I wrote a book and series about choices and about growing up DIFFERENT and how to handle it all, even when you have to do it with fear, or with reluctance, or with only just enough grace to scrape by. And also with joy – the joy of discovery of one’s real identity, one’s real potential. The joy of friendship. The joy of learning, and of growing wise. And also the bitterness of betrayal, and the agony of failure, and what sometimes feels the almost unbearable burden of survival against the odds. It’s about proving something, both to oneself and to others.

In some ways, that journey is the best of “children’s literature” – the coming of age stories – and there are many out there, from Susan Cooper, to Madeleine L’Engle, to C S Lewis, to J K Rowling and the Potterverse. And I’m not talking about just fantasy. There are plenty of authors over there in the REAL “real” world who tell stories that could well have happened in our own real lives. But is something like “Stand by Me” or “The Outsiders” truly limited to a YA audience? Can the people who might already have passed the finish line of the “coming of age” race and are acknowledged as fully adult not be allowed to look back and remember the road they travelled to get there, in the worlds of “children’s literature”?

It’s all about the story

The best of children’s literature is basically a good story which can be enjoyed by a reader of any age. In the end, what it boils down to is whether your young reader can stand beside a character in a story, stand beside them and support them, at the same time stand beside them and learn from them what is possible, what is permitted and what is unthinkable – and why.

“Children’s literature” is formative, introducing the young to the realms of Story where they will either flourish and thrive or where they will founder – and foundering is easy enough, if the readers in question are bullied or forced into books. A fostered love of reading is essential when it comes to staying in love with the written word.

In my books, that translates into a certain complexity of story. Thea’s tale is layered and complicated, just like any “real” growing up would have been. I paint relationships there – very different ones – relationships where she is very much the acolyte, relationships where she is the adversary, and relationships where she is loved and cherished.

They are all necessary for the story to get woven together.

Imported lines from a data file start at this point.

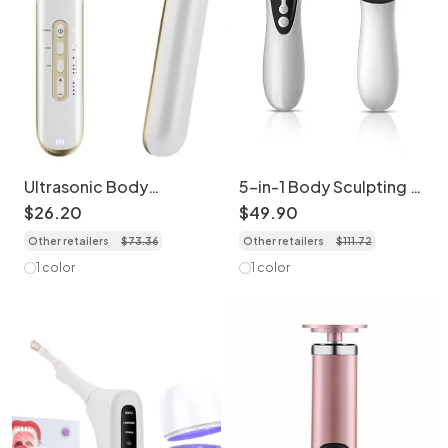
Ultrasonic Body
5-in-1 Body Sculpting &
Sculpting Device with
Cellulite Massager
$
26
.
20
$
49
.
90
EMS & IR Light
Other retailers
$
73
.
36
Other retailers
$
111
.
72
1 color
1 color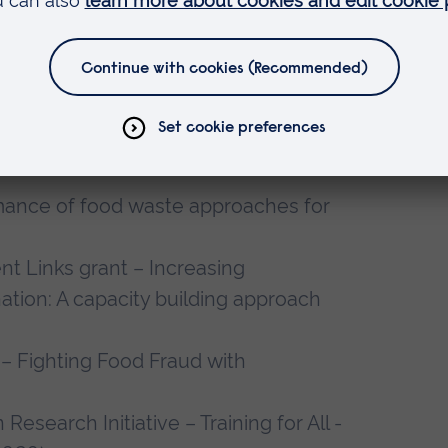
ion - Economic and Empowerment
Value Addition Enterprises by Women
981,054 USD
ustainable Food Future – Centre for
K Food Systems (2020-2025) (Co-I),
mance of food waste approaches for
 Links grant – Increasing
ation: A capacity building approach
– Fighting Food Fraud with
Research Initiative – Training for All -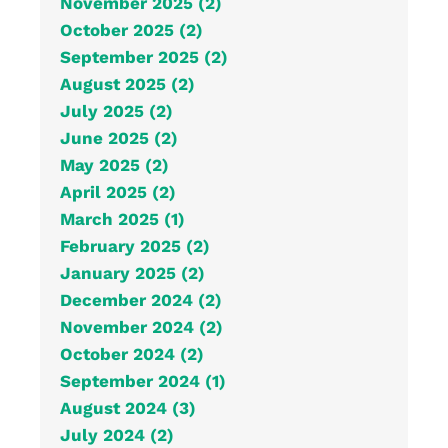
November 2025 (2)
October 2025 (2)
September 2025 (2)
August 2025 (2)
July 2025 (2)
June 2025 (2)
May 2025 (2)
April 2025 (2)
March 2025 (1)
February 2025 (2)
January 2025 (2)
December 2024 (2)
November 2024 (2)
October 2024 (2)
September 2024 (1)
August 2024 (3)
July 2024 (2)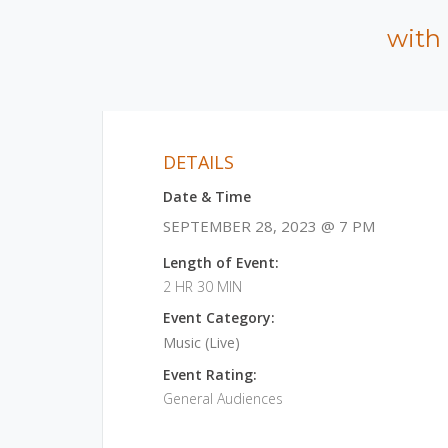
with
DETAILS
Date & Time
SEPTEMBER 28, 2023 @ 7 PM
Length of Event:
2 HR 30 MIN
Event Category:
Music (Live)
Event Rating:
General Audiences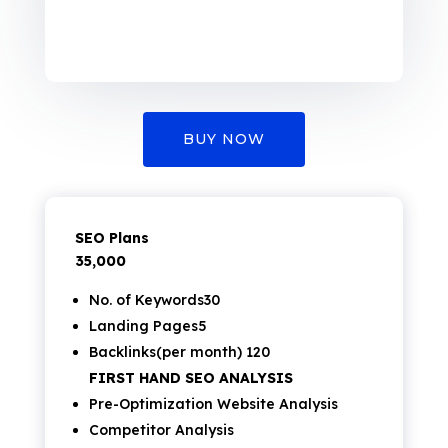
BUY NOW
SEO Plans
₹35,000
No. of Keywords30
Landing Pages5
Backlinks(per month) 120
FIRST HAND SEO ANALYSIS
Pre-Optimization Website Analysis
Competitor Analysis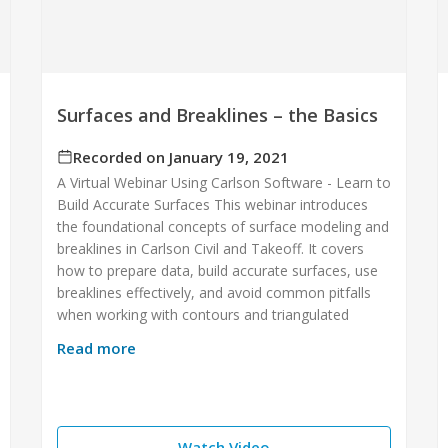
Surfaces and Breaklines – the Basics
Recorded on January 19, 2021
A Virtual Webinar Using Carlson Software - Learn to
Build Accurate Surfaces This webinar introduces
the foundational concepts of surface modeling and
breaklines in Carlson Civil and Takeoff. It covers
how to prepare data, build accurate surfaces, use
breaklines effectively, and avoid common pitfalls
when working with contours and triangulated
Read more
Watch Video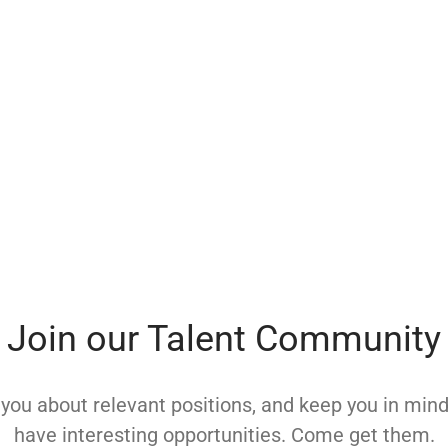
Join our Talent Community
y you about relevant positions, and keep you in mi
have interesting opportunities. Come get them.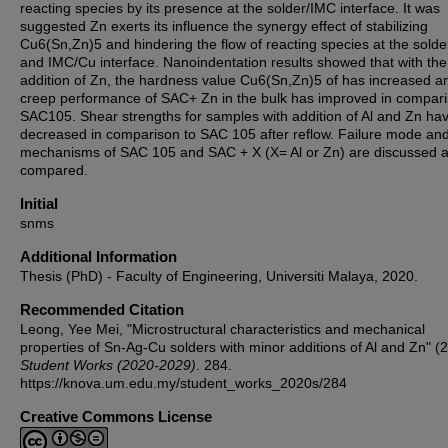
reacting species by its presence at the solder/IMC interface. It was
suggested Zn exerts its influence the synergy effect of stabilizing
Cu6(Sn,Zn)5 and hindering the flow of reacting species at the sold
and IMC/Cu interface. Nanoindentation results showed that with the
addition of Zn, the hardness value Cu6(Sn,Zn)5 of has increased a
creep performance of SAC+ Zn in the bulk has improved in compari
SAC105. Shear strengths for samples with addition of Al and Zn ha
decreased in comparison to SAC 105 after reflow. Failure mode an
mechanisms of SAC 105 and SAC + X (X= Al or Zn) are discussed 
compared.
Initial
snms
Additional Information
Thesis (PhD) - Faculty of Engineering, Universiti Malaya, 2020.
Recommended Citation
Leong, Yee Mei, "Microstructural characteristics and mechanical
properties of Sn-Ag-Cu solders with minor additions of Al and Zn" (
Student Works (2020-2029)
. 284.
https://knova.um.edu.my/student_works_2020s/284
Creative Commons License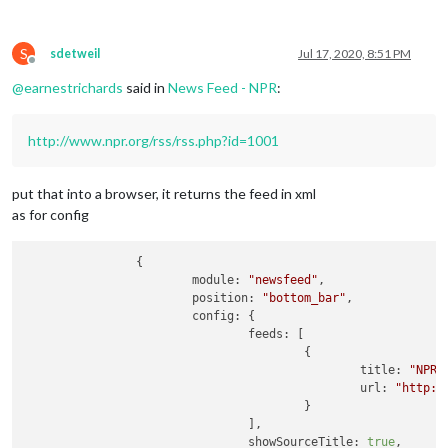
S
sdetweil
Jul 17, 2020, 8:51 PM
Offline
@
earnestrichards
said in
News Feed - NPR
:
http://www.npr.org/rss/rss.php?id=1001
put that into a browser, it returns the feed in xml
as for config
		{

module:
"newsfeed"
,

position:
"bottom_bar"
,

config:
 {

feeds:
 [

					{

title:
"NPR 
url:
"http:/
					}

				],

showSourceTitle:
true
,
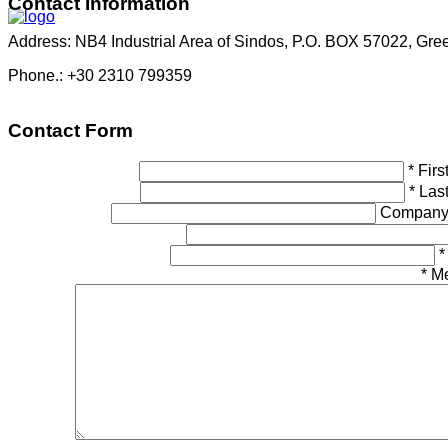
Contact
Information
Address: NB4 Industrial Area of Sindos, P.O. BOX 57022, Gre
Phone.: +30 2310 799359
Contact
Form
*
Fir
*
Las
Company
*
*
M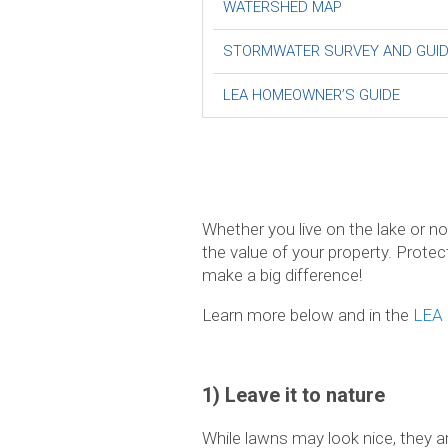
WATERSHED MAP
STORMWATER SURVEY AND GUI
LEA HOMEOWNER’S GUIDE
Whether you live on the lake or n
the value of your property. Protec
make a big difference!
Learn more below and in the
LEA 
1) Leave it to nature
While lawns may look nice, they ar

They form as complex a backdrop as any “real” life might, and the reason they are necessary and the reason they work are the same – they sparkle with recognition, with tiny glittering pieces which a reader might pause and take a closer look at and find something very familiar in them, perhaps a reflection of themselves.

When we are adults, we assume that we understand the world we live in and are able to deal with what it throws at us because we are familiar with the context of it all. In “Children’s literature” the protagonist is just starting to come to terms with a world – that is often baffling and sometimes frightening.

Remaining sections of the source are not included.